Spending Priorities and Economic Reforms

Total expenditure remains higher than projected in the 2024 MTBPS, with significant allocations for:

  • Infrastructure: R1 trillion over three years, including R402 billion for transport, R219.2 billion for energy, and R156.3 billion for water and sanitation.
  • Social Grants: The old-age and disability grants increase by R130 to R2,315, while the child support grant rises by R30 to R560. The Social Relief of Distress (SRD) grant is extended to March 2026, costing R35.2 billion.
  • Public Sector Wages: An additional R23.4 billion is allocated to accommodate a wage agreement exceeding prior projections.
  • Security and Defence: R5 billion is set aside for South African National Defence Force (SANDF) operations, including peacekeeping in the Democratic Republic of Congo.
  • State-Owned Enterprises (SOEs): A R3.2 billion allocation supports the Gauteng Freeway Improvement Project, while Transnet and Eskom benefit from structural reforms and financial support.

Structural Reforms and Investment Strategy

The government remains committed to structural economic reforms through Operation Vulindlela, which has improved electricity supply, streamlined logistics, and enhanced digital communication. Key initiatives include:

  • Public-Private Partnerships (PPPs): New PPP regulations from June 2025 aim to attract private investment in infrastructure projects.
  • Energy Sector Reforms: A new Independent Transmission Programme will expand the electricity grid, enhancing energy security.
  • Infrastructure Financing: A credit guarantee vehicle, launching in 2026, will de-risk projects and mobilize private-sector capital.
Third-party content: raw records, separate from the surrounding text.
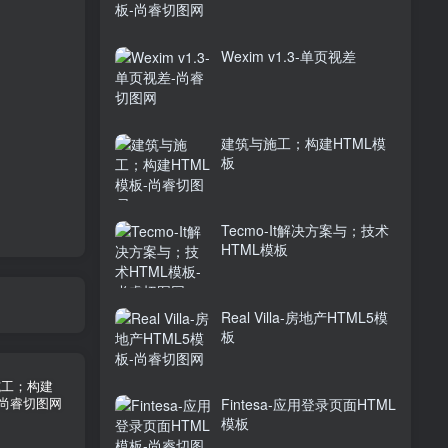
Wexim v1.3-单页视差
建筑与施工；构建HTML模
板
Tecmo-It解决方案与；技术
HTML模板
Real Villa-房地产HTML5模
板
Fintesa-应用登录页面HTML
模板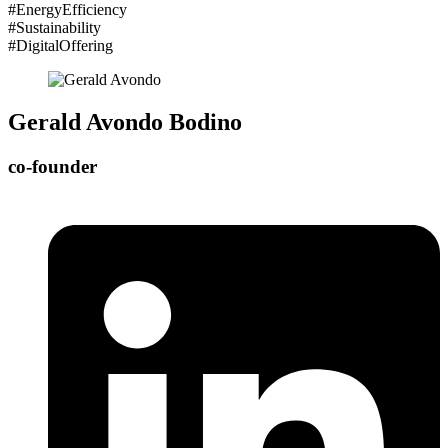
#EnergyEfficiency
#Sustainability
#DigitalOffering
Gerald Avondo Bodino
co-founder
The 2025 Budget reflects a carefully balanced approach, with measured tax increases, and sustained infrastructure investment. While challenges remain, particularly in revenue collection and economic growth, the government’s continued commitment to fiscal consolidation and reform sends a positive message to investors. We remain optimistic of a positive trajectory for South Africa’s economic future.